Interesting article in today’s Wall Street Journal: Property-Tax Frustration Builds; States, Cities Revise Strategy as Homeowners Protest Rising Levies, by Amy Merrick [click on chart to enlarge]:
Falling home values and rising property taxes in many parts of the country are generating the loudest complaints about property levies since the 1970s, forcing state and local officials to address the outcry even as the housing-market slump eats into many sources of their revenue. …
Falling real-estate prices and turmoil in the mortgage market are expected to reduce property values for U.S. homeowners by a total of $1.2 trillion next year, according to Global Insight Inc., a research-and-consulting firm in Lexington, Mass.

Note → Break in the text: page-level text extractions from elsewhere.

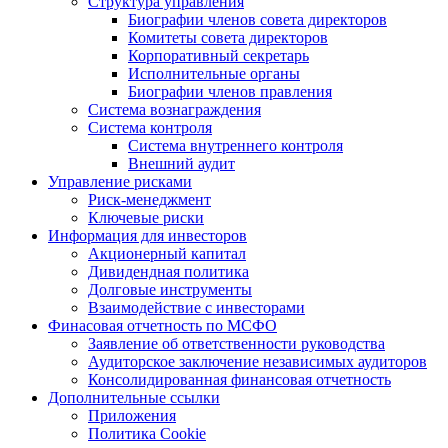
Структура управления
Биографии членов совета директоров
Комитеты совета директоров
Корпоративный секретарь
Исполнительные органы
Биографии членов правления
Система вознаграждения
Система контроля
Система внутреннего контроля
Внешний аудит
Управление рисками
Риск-менеджмент
Ключевые риски
Информация для инвесторов
Акционерный капитал
Дивидендная политика
Долговые инструменты
Взаимодействие с инвеcторами
Финасовая отчетность по МСФО
Заявление об ответственности руководства
Аудиторское заключение независимых аудиторов
Консолидированная финансовая отчетность
Дополнительные ссылки
Приложения
Политика Cookie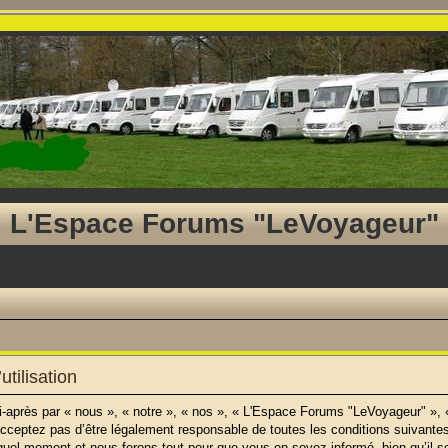
L'Espace Forums "LeVoyageur"
tilisation
près par « nous », « notre », « nos », « L'Espace Forums "LeVoyageur" », « 
cceptez pas d’être légalement responsable de toutes les conditions suivantes
uel moment et nous ferons tout pour que vous en soyez informé, bien qu’il soi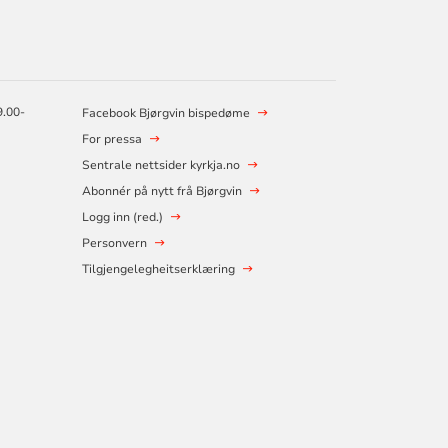
9.00-
Facebook Bjørgvin bispedøme
For pressa
Sentrale nettsider kyrkja.no
Abonnér på nytt frå Bjørgvin
Logg inn (red.)
Personvern
Tilgjengelegheitserklæring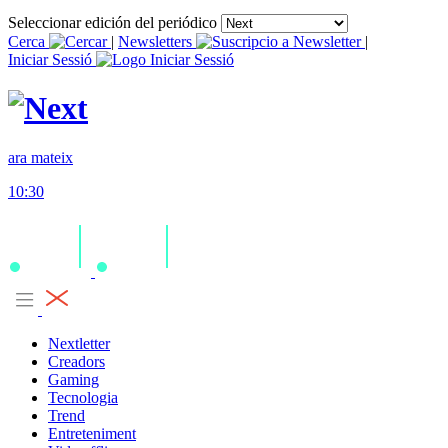
Seleccionar edición del periódico
Cerca
|
Newsletters
|
Iniciar Sessió
ara mateix
10:30
Nextletter
Creadors
Gaming
Tecnologia
Trend
Entreteniment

Nationwide, falling real-estate prices mean local property-tax growth probably will slow significantly, and taxes could even fall in many places …. In some markets where real-estate values had been rising sharply for years, property taxes are still climbing. That is because it can take a long time for assessments, which commonly are based on a property’s estimated market value, to catch up with the realities of the real-estate market. The lag time has led to an outcry to cut property taxes reminiscent of the 1970s, says Gerald Prante, an economist with the Tax Foundation, a nonprofit, nonpartisan research group in Washington. "In many cases, incomes were growing faster than property-tax bills in the 1990s," Mr. Prante says. "Recently, property-tax bills have grown faster than incomes, on average."